There was a storefront in the house, but he closed it up.

For an idea of what a property like his could be worth, nearby 372 Court St., a two-family row house with an office and an occupied storefront, is for sale. The asking price is $2,599,999, according to a posting by listing broker Corcoran.

The current owners are Helen Mangano McCabe and Ann R. Mangano, who paid Ann Mangano (a different person) $497,000 for her half interest in the building in 2003, city Finance Department records indicate.

Row houses on prime streets, some with deep front gardens, are being offered for sale for around $3 million.

Century 21 has a “Sold” sign outside 130 2nd Place, a four-family brownstone. The asking price had been $3.025 million, the firm’s online listing indicates. The sale either hasn’t closed or hasn’t yet shown up in online city Finance Department records.

Corcoran is marketing single-family brick townhouse 28 2nd St. for an asking price of $3.3 million and single-family brownstone 48 2nd Place for an asking price of $3.2 million.

Douglas Elliman is marketing single-family 8 4th Place for a $2.999 million asking price and four-family 148 Summit St. for a $2.891 million asking price.

Completed residential sales have brought solid sums.

The Stella Lopresti Trust and the Mary Lopresti Trust sold 238 Carroll St. last year for $2.5 million to RM Family Realty LLC, according to Finance Department records. Ellen Marks is a member of the purchasing LLC, the records indicate. Now the five-unit apartment building across from Carroll Park is undergoing a renovation.

Timothy Reilley and Sarah Meyer bought 305A President St. for $2.38 million last year from Suzanne Malvasio, Finance Department records indicate. Renovation is also underway on this four-story, two-family brownstone.

The neighborhood’s rental apartments are sought after as well — even ones thisclose to the elevated line where the F train runs.

“The first couple months I said, ‘I’m moving,’” recalled Richard Flagg, who rents an apartment at 205 Luquer St., which is separated from the train tracks by a narrow parking lot. “Now I don’t hear it.”

Flagg moved to Carroll Gardens 15 years ago from upstate New York.

“I was single again. I wanted to be somewhere where the juice is flowing,” he said.

He’s got great neighbors.
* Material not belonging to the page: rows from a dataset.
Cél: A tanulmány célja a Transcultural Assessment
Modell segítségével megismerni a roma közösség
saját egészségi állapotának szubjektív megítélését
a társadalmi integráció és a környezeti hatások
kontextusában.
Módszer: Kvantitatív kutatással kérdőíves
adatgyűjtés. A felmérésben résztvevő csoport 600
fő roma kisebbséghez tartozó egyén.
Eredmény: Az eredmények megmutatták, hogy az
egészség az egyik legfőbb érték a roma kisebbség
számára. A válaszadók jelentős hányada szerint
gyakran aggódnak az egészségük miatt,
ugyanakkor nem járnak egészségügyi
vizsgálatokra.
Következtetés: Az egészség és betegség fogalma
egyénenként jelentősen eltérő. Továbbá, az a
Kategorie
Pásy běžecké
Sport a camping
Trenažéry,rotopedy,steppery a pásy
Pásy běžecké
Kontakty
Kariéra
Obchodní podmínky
He and a dozen or so of them, all Jets fans, travel to the team’s games in an RV.  

His rent for his 950-square-foot apartment is cheap, he said — he has been in the building for a long time.
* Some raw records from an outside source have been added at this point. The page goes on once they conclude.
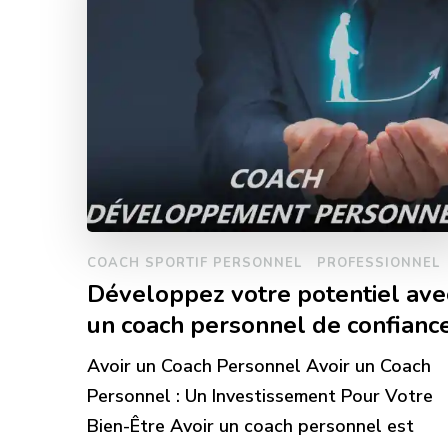
COACH SPORTIF PERSONNEL
PROFESSIONNEL
Développez votre potentiel ave
un coach personnel de confianc
Avoir un Coach Personnel Avoir un Coach
Personnel : Un Investissement Pour Votre
Bien-Être Avoir un coach personnel est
Two apartments at 205 Luquer were rented for an average $2,500 per month in the last 180 days, according to real estate site StreetEasy.com.

The end of Luquer Street where Flagg lives is referenced in one of the summer’s hot novels, “We Are Not Ourselves” by Matthew Thomas. See related story.

A representative sampling of Carroll Gardens apartments currently on the rental market includes an $1,800-per-month studio, a one-bedroom for $2,600 per month, a $3,200-per-month two-bedroom and a three-bedroom for $4,170 per month, according to real estate site Zillow.com.